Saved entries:
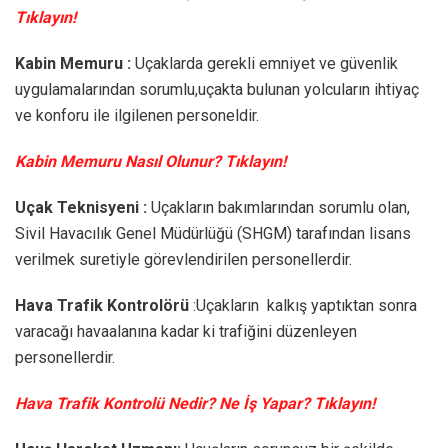
Tıklayın!
Kabin Memuru :
Uçaklarda gerekli emniyet ve güvenlik
uygulamalarından sorumlu,uçakta bulunan yolcuların ihtiyaç
ve konforu ile ilgilenen personeldir.
Kabin Memuru Nasıl Olunur? Tıklayın!
Uçak Teknisyeni :
Uçakların bakımlarından sorumlu olan,
Sivil Havacılık Genel Müdürlüğü (SHGM) tarafından lisans
verilmek suretiyle görevlendirilen personellerdir.
Hava Trafik Kontrolörü
:Uçakların kalkış yaptıktan sonra
varacağı havaalanına kadar ki trafiğini düzenleyen
personellerdir.
Hava Trafik Kontrolü Nedir? Ne İş Yapar? Tıklayın!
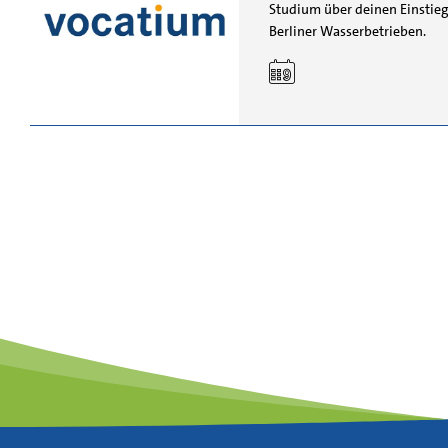
Studium über deinen Einstieg
Berliner Wasserbetrieben.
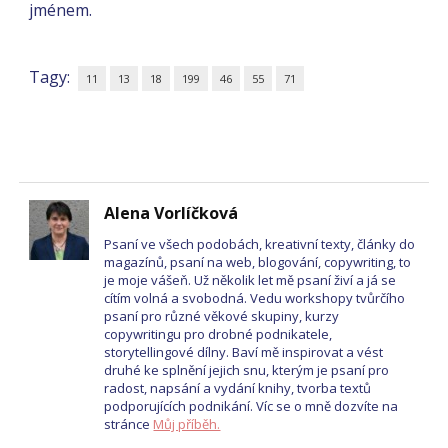
jménem.
Tagy:
11
13
18
199
46
55
71
Alena Vorlíčková
Psaní ve všech podobách, kreativní texty, články do
magazínů, psaní na web, blogování, copywriting, to
je moje vášeň. Už několik let mě psaní živí a já se
cítím volná a svobodná. Vedu workshopy tvůrčího
psaní pro různé věkové skupiny, kurzy
copywritingu pro drobné podnikatele,
storytellingové dílny. Baví mě inspirovat a vést
druhé ke splnění jejich snu, kterým je psaní pro
radost, napsání a vydání knihy, tvorba textů
podporujících podnikání. Víc se o mně dozvíte na
stránce
Můj příběh.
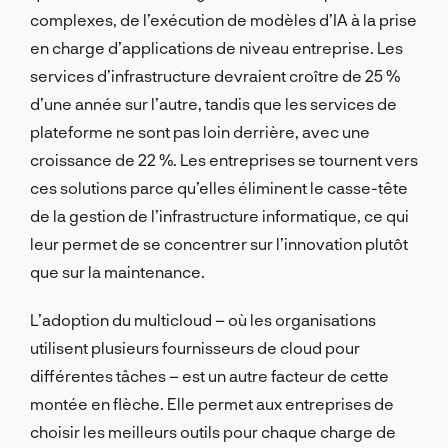
complexes, de l’exécution de modèles d’IA à la prise
en charge d’applications de niveau entreprise. Les
services d’infrastructure devraient croître de 25 %
d’une année sur l’autre, tandis que les services de
plateforme ne sont pas loin derrière, avec une
croissance de 22 %. Les entreprises se tournent vers
ces solutions parce qu’elles éliminent le casse-tête
de la gestion de l’infrastructure informatique, ce qui
leur permet de se concentrer sur l’innovation plutôt
que sur la maintenance.
L’adoption du multicloud – où les organisations
utilisent plusieurs fournisseurs de cloud pour
différentes tâches – est un autre facteur de cette
montée en flèche. Elle permet aux entreprises de
choisir les meilleurs outils pour chaque charge de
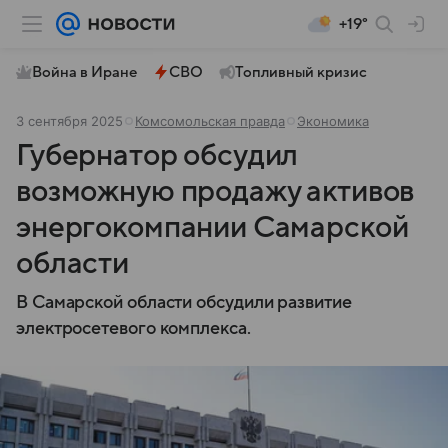
+19°
Война в Иране
СВО
Топливный кризис
3 сентября 2025
Комсомольская правда
Экономика
Губернатор обсудил
возможную продажу активов
энергокомпании Самарской
области
В Самарской области обсудили развитие
электросетевого комплекса.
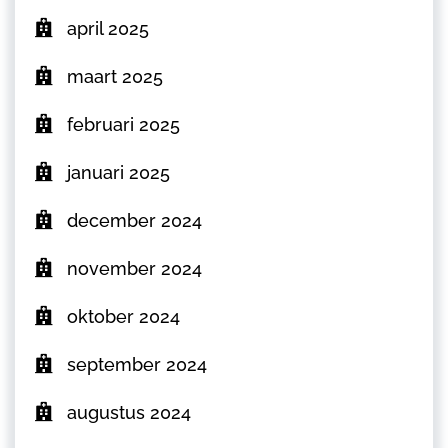
april 2025
maart 2025
februari 2025
januari 2025
december 2024
november 2024
oktober 2024
september 2024
augustus 2024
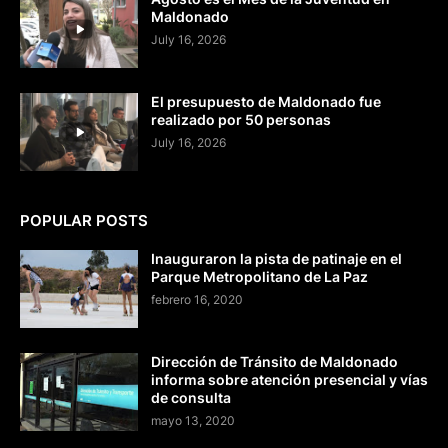
Maldonado
July 16, 2026
El presupuesto de Maldonado fue
realizado por 50 personas
July 16, 2026
POPULAR POSTS
Inauguraron la pista de patinaje en el
Parque Metropolitano de La Paz
febrero 16, 2020
Dirección de Tránsito de Maldonado
informa sobre atención presencial y vías
de consulta
mayo 13, 2020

__WORK TO BE COMPLETED__.
How many lines in the data contain the string "infrastructure"? Respond with the number only.

__RESPONSE BELOW__.
2